T cell immunoreceptor with immunoglobulin and ITIM domain (TIGIT) is an immune receptor that plays a key role in suppressing T-cell activation and proliferation. As a newly identified checkpoint, it is highly expressed on various immune cells, including CD4+ and CD8+ T cells, NK cells, Tregs, and TILs. It plays a role in NK cell and T cell exhaustion, particularly in cancer. TIGIT’s primary ligand, CD155, is a key target for immunotherapy, with studies showing that cancer treatment responses to anti-PD-1 therapy are linked to CD155 rather than TIGIT.
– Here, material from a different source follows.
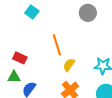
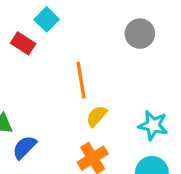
red rectangle: (20, 58) -> (23, 43), moved

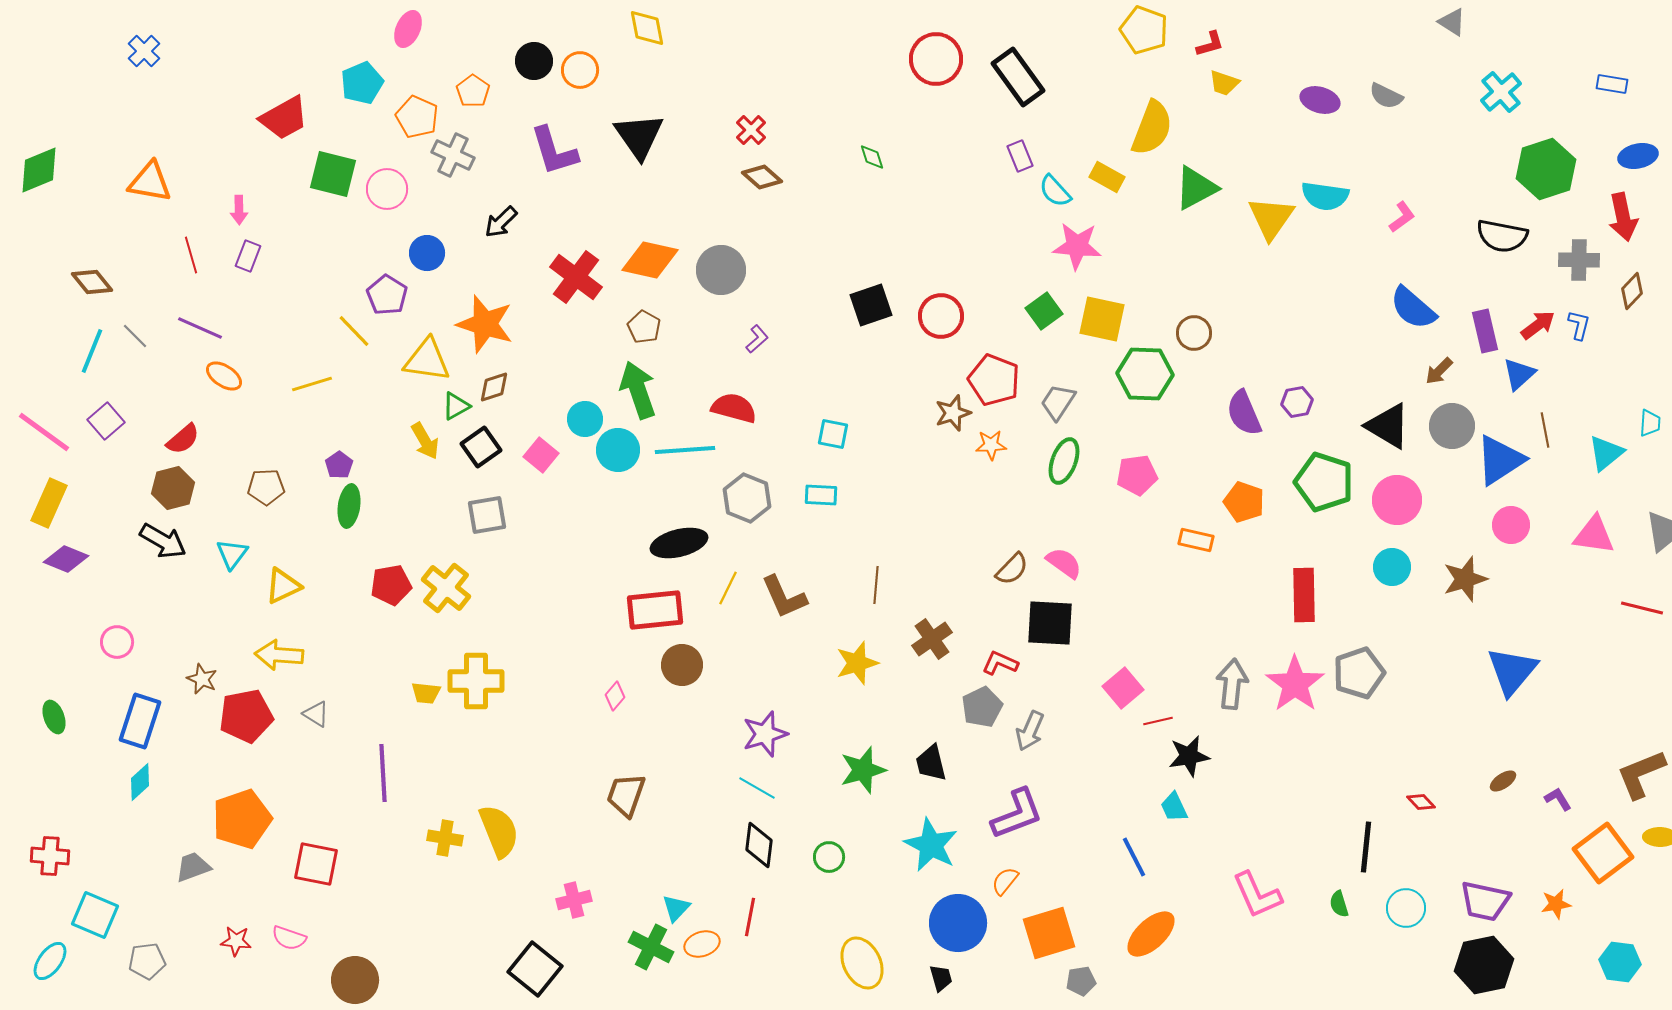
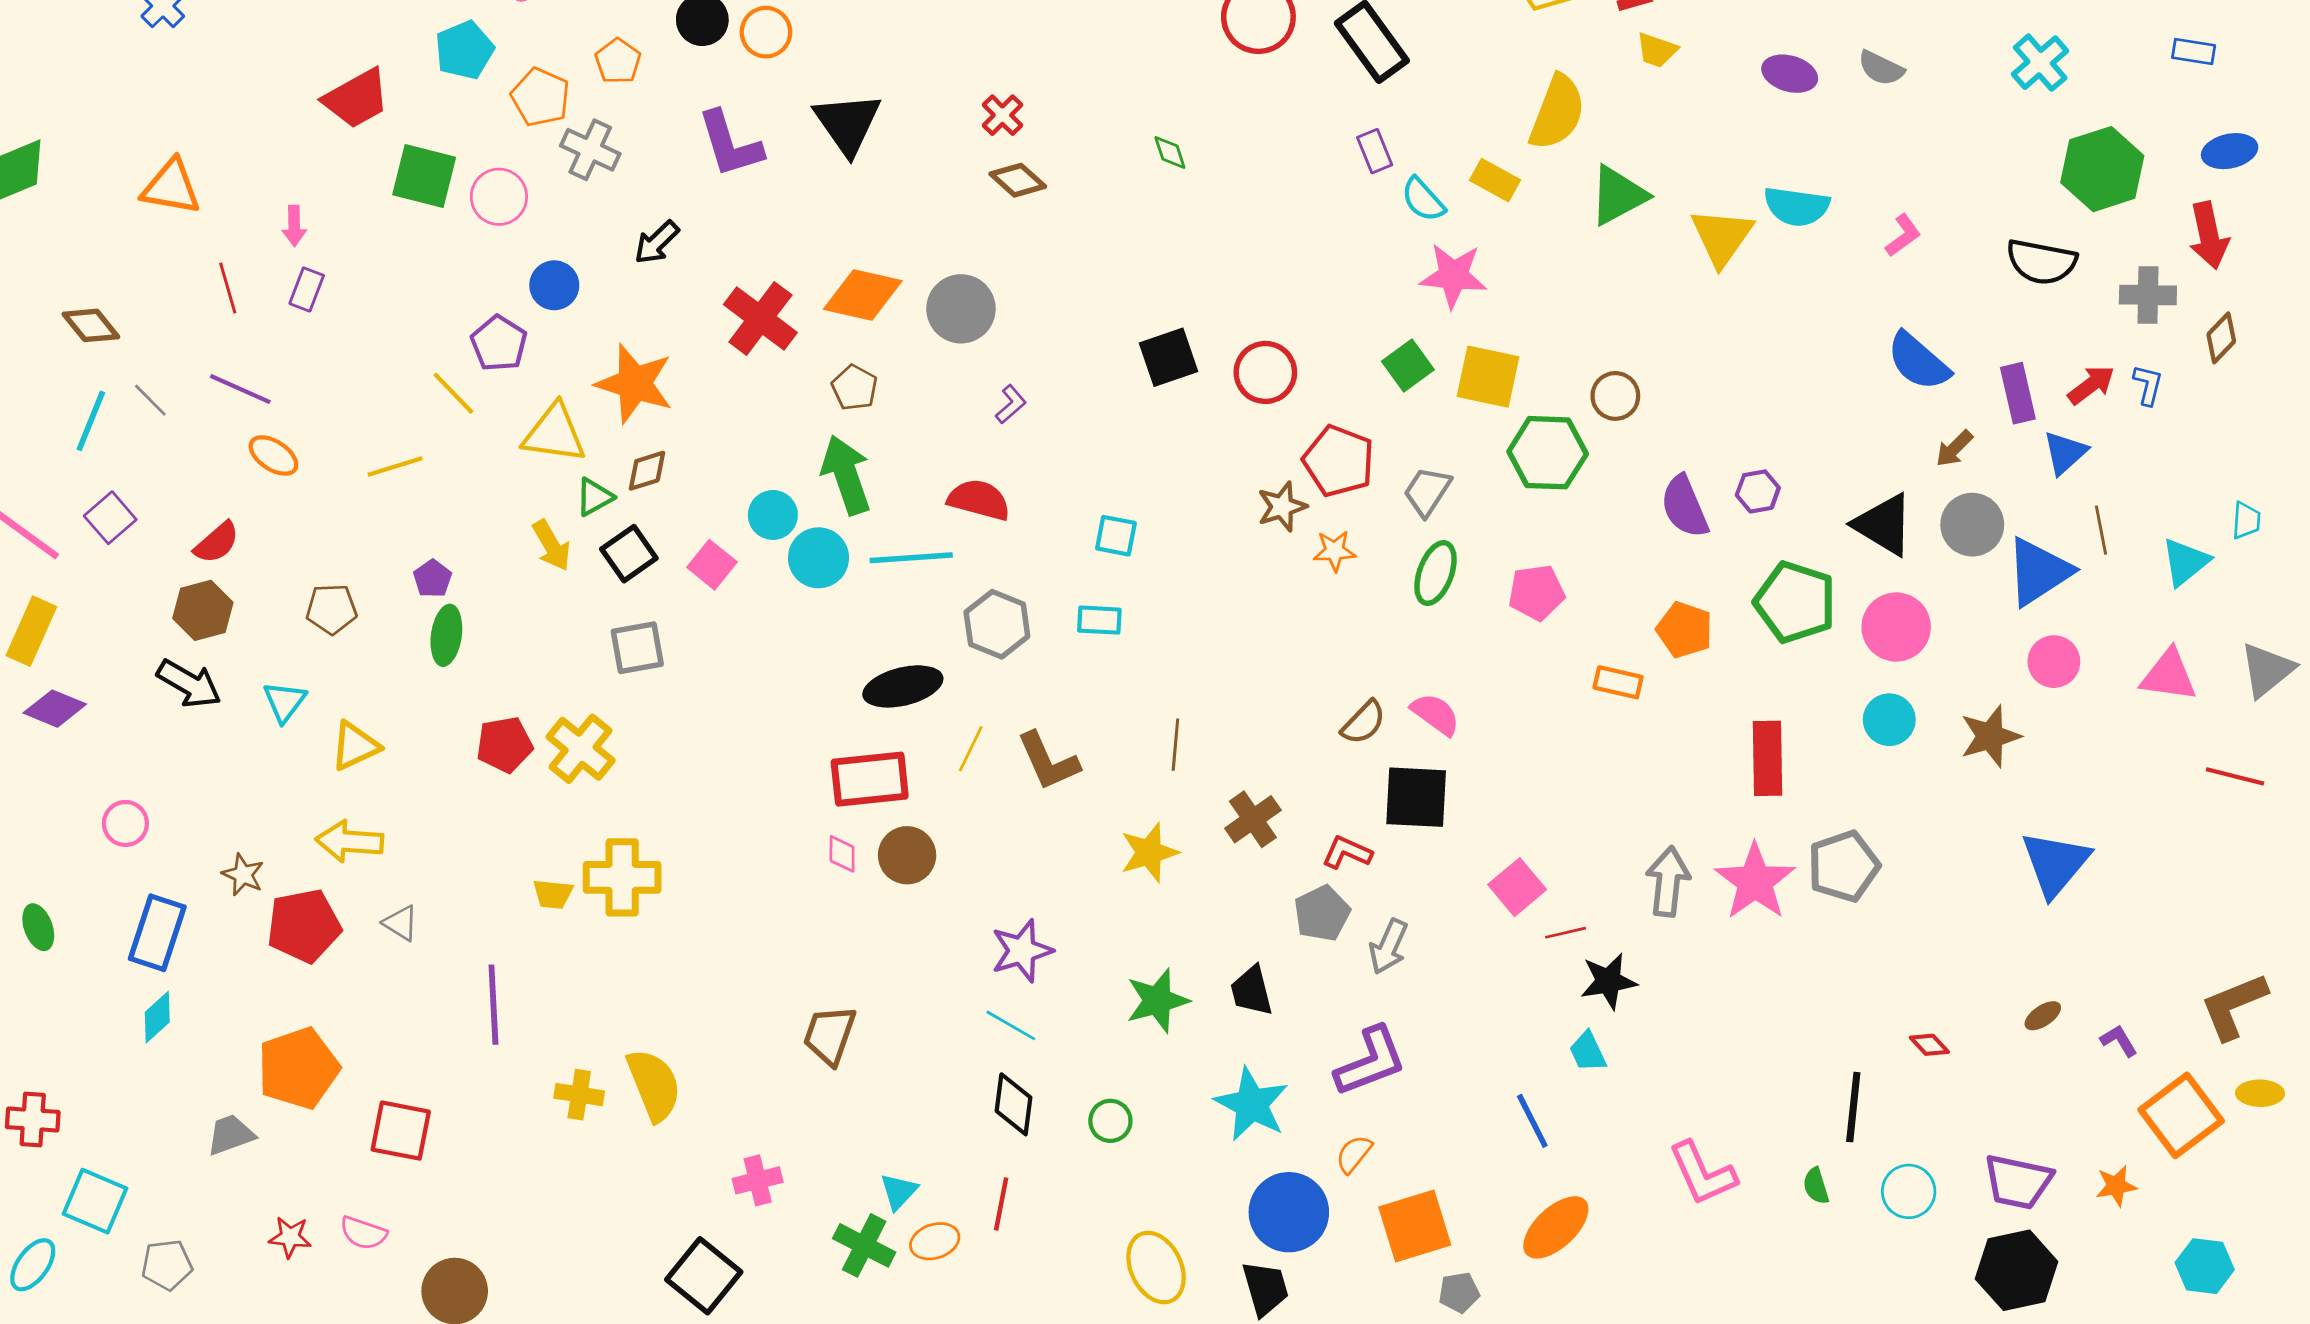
pink diamond: (615, 696) -> (842, 854), moved, turned -40
black trapezoid: (941, 978) -> (1265, 1288), size x1.5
However, anti-TIGIT therapies have failed in numerous clinical trials this past year, such as Roche’s tiragolumab, Merck’s vibostolimab, Gilead Sciences’ domvanalimab, and Bristol Myers Squibb’s AGEN1777. Despite the disappointing results, iTeos Therapeutics and GSK have presented positive results for their anti-TIGIT drug, garnering some much needed excitement at the ESMO (European Society for Medical Oncology) conference this September.
Currently in development by iTeos Therapeutics and GSK, Belrestotug (EOS-448) is an IgG4 mAb aimed to treat lung cancer. It is the only TIGIT program that has gone through the FDA’s Project Optimus, which aims to reform the dose optimization and dose selection paradigm in oncology drug development. Currently, it is in Phase 3 trials.